Bismuth dissolving antimony in a Thiol–Amine solvent system

Solution processing of thin-film solar cells, offers a simple route to achieve high processability, low-cost, and scalable processes while allowing deposition on flexible substrates via roll-to-roll or inkjet-printing. In this study, we examine the properties of Thiol–Amine mixture as a solvent system for metal-chalcogenide semiconducting materials. Recently it was found that Thiol–Amine mixture allows for a good film recovery at temperatures <500^oC, while being less hazardous and with lower environmental impacts than contemporary alternatives such as hydrazine. While the dissolution mechanism is still unclear, it is known that chalcogenides (S, Se, and Te) are easily dissolved with mild heating in a Thiol–Amine mixture (e.g., ~40% wt. of Se), and that some post-transition and transition metals such as Cu, In, Zn, Sn, are easily dissolved as well. However, while some metals require the presence of a pre-dissolved chalcogenide in solution, some metals do not.

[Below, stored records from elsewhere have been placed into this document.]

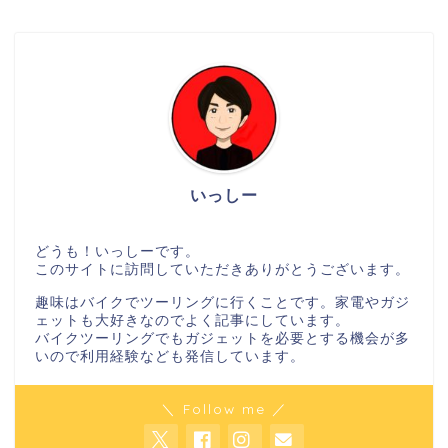
いっしー
どうも！いっしーです。
このサイトに訪問していただきありがとうございます。
趣味はバイクでツーリングに行くことです。家電やガジ
ェットも大好きなのでよく記事にしています。
バイクツーリングでもガジェットを必要とする機会が多
いので利用経験なども発信しています。
＼ Follow me ／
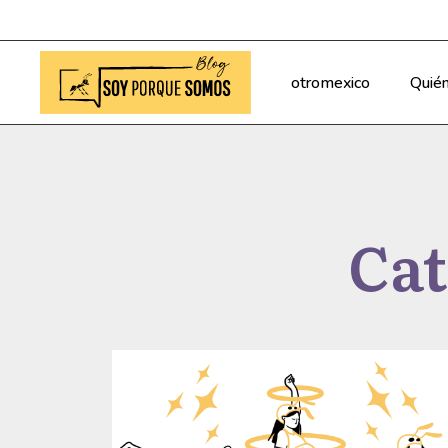
otromexico
Quié
Cat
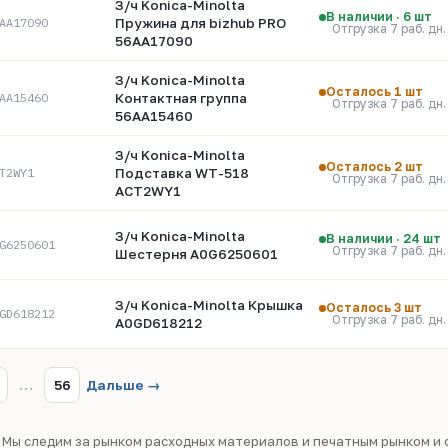
З/ч Konica-Minolta
В наличии · 6 шт
AA17090
Пружина для bizhub PRO
Отгрузка 7 раб. дн.
56AA17090
З/ч Konica-Minolta
Осталось 1 шт
AA15460
Контактная группа
Отгрузка 7 раб. дн.
56AA15460
З/ч Konica-Minolta
Осталось 2 шт
T2WY1
Подставка WT-518
Отгрузка 7 раб. дн.
ACT2WY1
З/ч Konica-Minolta
В наличии · 24 шт
G6250601
Отгрузка 7 раб. дн.
Шестерня A0G6250601
З/ч Konica-Minolta Крышка
Осталось 3 шт
GD618212
Отгрузка 7 раб. дн.
A0GD618212
…
56
Дальше →
 Мы следим за рынком расходных материалов и печатным рынком и 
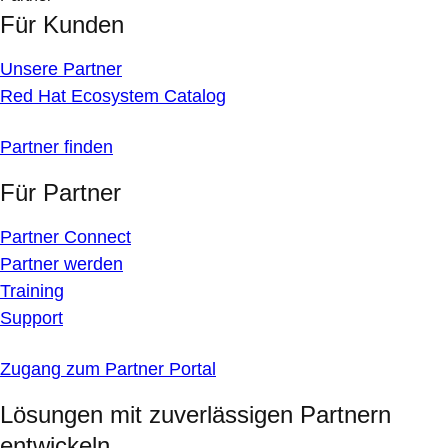
Für Kunden
Unsere Partner
Red Hat Ecosystem Catalog
Partner finden
Für Partner
Partner Connect
Partner werden
Training
Support
Zugang zum Partner Portal
Lösungen mit zuverlässigen Partnern
entwickeln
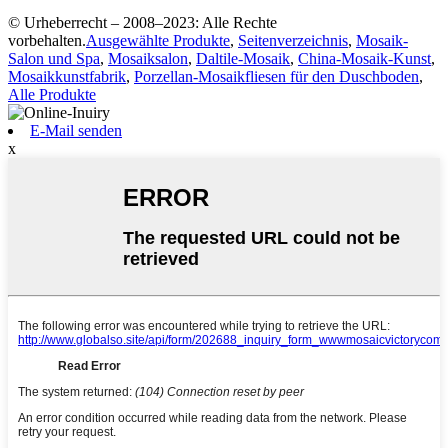
© Urheberrecht – 2008–2023: Alle Rechte
vorbehalten.
Ausgewählte Produkte
,
Seitenverzeichnis
,
Mosaik-
Salon und Spa
,
Mosaiksalon
,
Daltile-Mosaik
,
China-Mosaik-Kunst
,
Mosaikkunstfabrik
,
Porzellan-Mosaikfliesen für den Duschboden
,
Alle Produkte
E-Mail senden
x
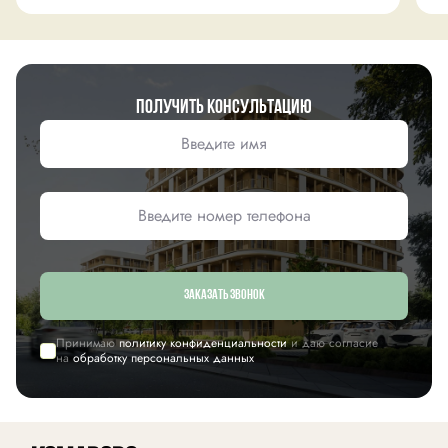
Получить консультацию
Заказать звонок
Принимаю
политику конфиденциальности
и даю согласие
на
обработку персональных данных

We have found that Bi can be dissolved using a Thiol-Amine mixture with or without the presence of pre-dissolved chalcogenide, forming a yellow solution with absorbance bands at ~525 nm. In contrast, elemental Sb shows no solubility, unless S or Se are added. Interestingly, Sb is soluble in a pre-dissolved Bi solution. Furthermore, introducing Sb to a Bi solution changes the solution appearance to colorless, with a new absorbance band at 390 nm, indicating an electronic configuration change due to the addition of Sb, and possibly the formation of a metal-to-metal charge-transfer state. While the bi-metallic molecular structure is still investigated, we found preliminary evidence for the formation of a Bi-Sb metal-organic adduct. This is the first report of a non-chalcogenide metal dissolving another non-chalcogenide metal in Thiol–Amine mixture through the formation of a direct metal-metal bond. Such metal-organic adducts are used as precursors for solution deposition of semiconductors for solar cells.